Reuters reported in March that Hanoi is preparing to curb crypto trading on overseas platforms while rolling out a pilot program for government-approved local exchanges. The goal is to bring trading activity under domestic supervision, improve oversight, and reduce concerns around capital flight through offshore venues.
That makes this less about a normal venture investment and more about positioning ahead of a regulatory bottleneck. If Vietnam limits offshore access while licensing only a small number of domestic exchanges, the early winners could gain a powerful strategic position in one of the world’s most active crypto markets.
Vietnam’s licensing push is clearly designed to favor large, well-capitalized players.
Multiple reports say the 10 trillion dong minimum is paired with other tough conditions, including Vietnamese corporate registration, institutional backing, and limits on foreign ownership. Sumsub’s summary of the pilot rules says at least 65% of ownership must come from institutional investors, while foreign shareholding is capped at 49%.

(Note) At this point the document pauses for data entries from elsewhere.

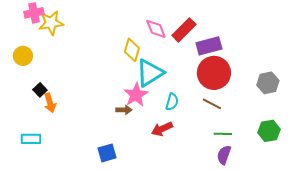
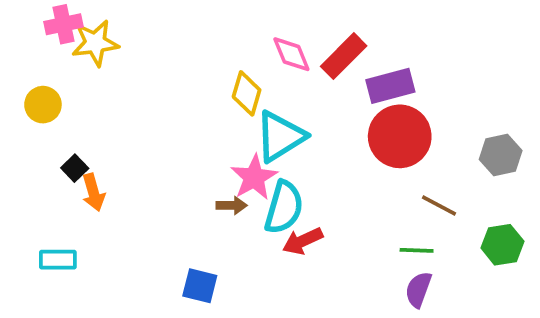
cyan semicircle: (172, 102) -> (284, 207), moved, size x1.6
brown line: (212, 104) -> (439, 205), moved
blue square: (107, 153) -> (200, 286), turned 30

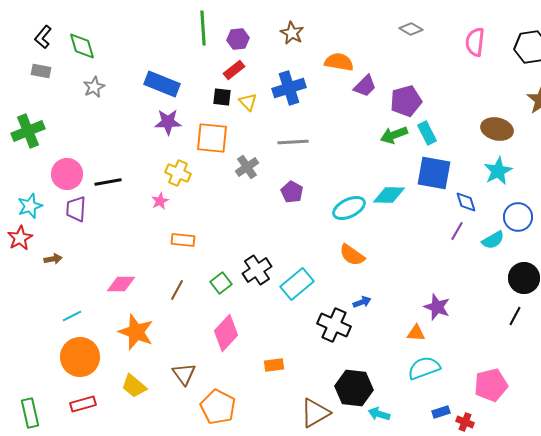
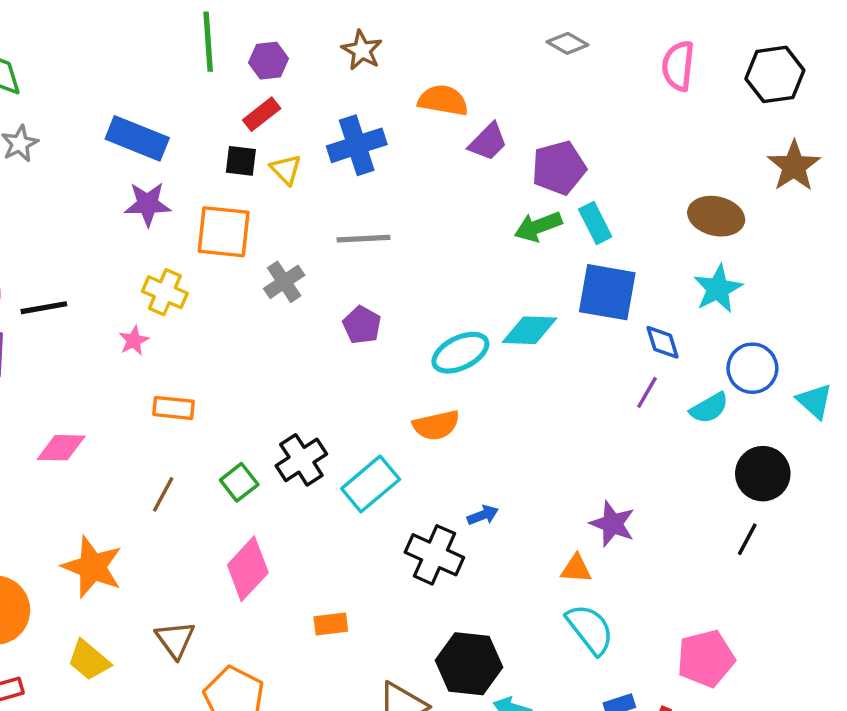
orange semicircle: (352, 255) -> (436, 425), moved, turned -48
pink diamond: (121, 284) -> (61, 448), moved
cyan semicircle: (424, 368) -> (590, 629), turned 72

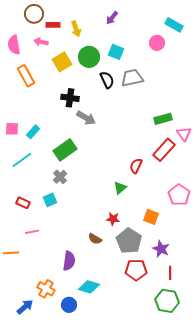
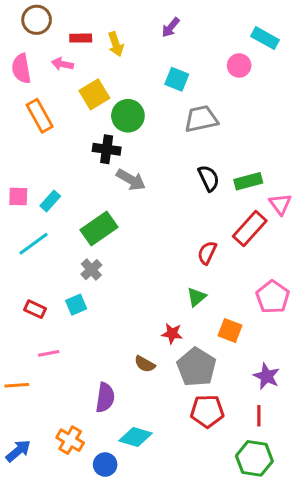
brown circle: (34, 14) -> (37, 20), moved
green circle: (89, 57) -> (128, 116), moved
black semicircle: (107, 80) -> (209, 178), moved
green triangle: (120, 188) -> (196, 297), moved
purple star: (161, 249) -> (267, 376), moved
blue arrow: (25, 307) -> (18, 451), moved

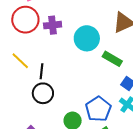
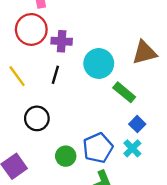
black line: (41, 71) -> (55, 75), moved

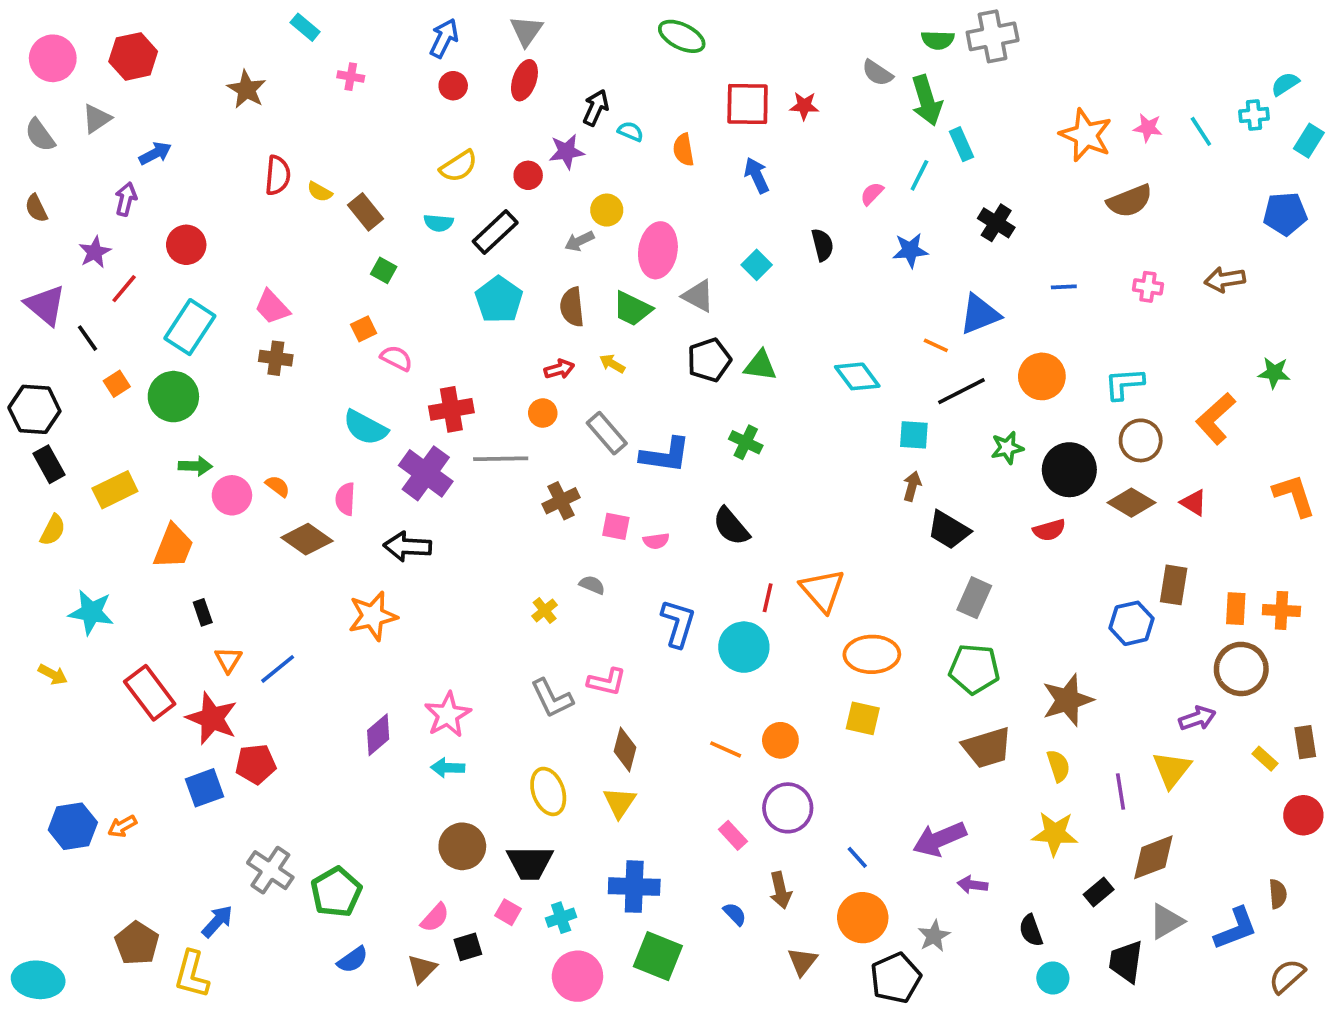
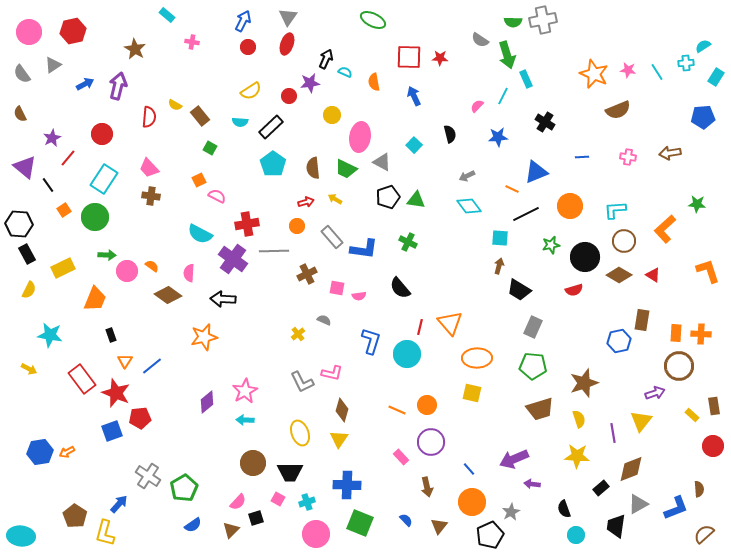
red semicircle: (278, 175) -> (149, 117), moved
purple arrow: (126, 199) -> (118, 86), moved, size x1.5
gray arrow: (579, 241) -> (467, 176), moved
blue semicircle: (735, 914) -> (406, 520), moved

That means smaller startups are unlikely to compete on their own. The model appears built to filter the field down to a handful of serious domestic contenders with strong financial and political alignment.
Vietnam is already a major crypto market, so the shift matters well beyond the country itself.
Reuters reported that Vietnam ranked as the world’s fourth-largest crypto market by trading activity, with volumes above $200 billion in the year through June. If the country successfully channels that demand toward licensed local exchanges, it could become one of the clearest examples of a large emerging-market state trying to pull crypto trading onshore without banning the sector outright.
It also shows how international crypto firms are adapting. Instead of only competing from offshore, some are now trying to gain exposure through minority stakes, local partnerships, and regulated joint structures that fit the political direction of each market. That last point is an inference from the investment structure and Vietnam’s policy direction.
The bigger takeaway is that Vietnam is not opening the market in a loose or friendly way.
It is building a tightly controlled gate, with high capital requirements and a clear preference for local, supervised platforms. OKX and HashKey’s investment suggests major crypto players already understand that the real opportunity may come from helping local vehicles qualify, rather than waiting outside the system.